1. Introduction
North American football is a dynamic team sport consisting of short, high-intensity intervals of work interspersed with longer periods of rest [
1]. The intensity of physical exertion in such team sports is frequently characterized by velocity or acceleration profiles from running performances, which can be used to quantify the physical demands required for competition [
2,
3,
4]. Since understanding these demands is crucial for determining appropriate training and physical preparation protocols, the way running intensity is quantified becomes critical, especially as North American football involves significant variations in running performance according to tactical position [
5]. Furthermore, a distinction should be made between running performance and running intensity [
6] in that the former is simply a global indication of running speed while the latter signifies running speed in relation to an athlete’s capability in terms of the speeds produced during performance.

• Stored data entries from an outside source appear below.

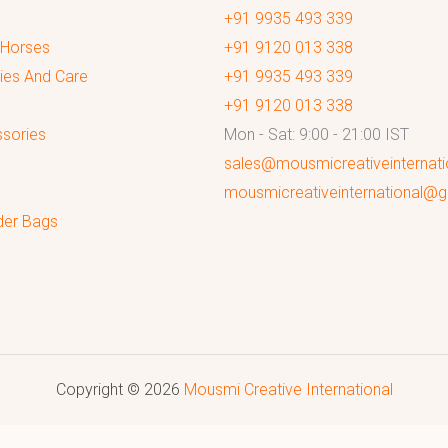
+91 9935 493 339
 Horses
+91 9120 013 338
ies And Care
+91 9935 493 339
+91 9120 013 338
sories
Mon - Sat: 9:00 - 21:00 IST
sales@mousmicreativeinternat
mousmicreativeinternational@
der Bags
Copyright © 2026
Mousmi Creative International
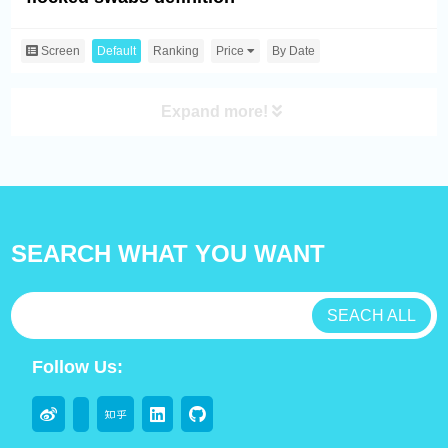
Screen
Default
Ranking
Price
By Date
Expand more!
SEARCH WHAT YOU WANT
SEACH ALL
Follow Us:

To distinguish levels of physical performance, the previous literature has categorized running speeds into discrete bins using different speed thresholds. In a recent paper [
5], researchers examined spatio-temporal variables (distance, velocity) and high velocity, acceleration, and deceleration efforts to compare positional demands in NFL players during games. Their effort-based parameters only considered sprinting speeds, which were established with an absolute speed threshold, potentially over- or underestimating the amount of high-speed running performed by players based on their sprint speeds [
7]. In another paper [
8], authors established their own speed zones as “Lo” (0–10 km/h), “Med” (10–16 km/h), “Hi” (16–23 km/h), and “Sprint” (>23 km/h). This approach included being stationary and walking at quite low speeds and should not be considered as a physiological demand but rather as a recuperation period. Based on the previous literature [
9,
10,
11], five speed zones were selected (0–1, 1–6, 6–12, 12–16, and >16 km/h) that corresponded to standing, walking, jogging, running, and sprinting [
12]. The limit of the approach is that the literature referenced to determine the zones were based on other team sports (soccer, Aussie rules football, and rugby), and as such, did not consider the real distribution of speed for selecting zones that will account for player positions in American football. Additionally, Canadian varsity football follows a slightly different game structure and level of play than professional American football, and as such, the characterization of running demands may also differ and has not been explored.
Approaches to determining speed zones to date have been limited by a percentile-based approach which assumes that running effort speeds are evenly spaced [
5]. Furthermore, percentile and percent of maximum velocity based approaches also suffer from the arbitrary selection of percent values to define thresholds as absolute speed threshold methods. By contrast, the data-driven approach proposed in this article is based on a Gaussian mixture model (GMM) which could refine our understanding of overall running performance by identifying clusters of running speeds within the overall running performance. Additionally, since the GMM can be used to find custom speed zones in individual performances, the resulting speed thresholds are truly reflective of running intensity rather than simply running performance [
6]. As such, the approach can be used to understand key performance measures, like time spent or distance covered in high-intensity running [
5,
8], while naturally considering player position and fitness level.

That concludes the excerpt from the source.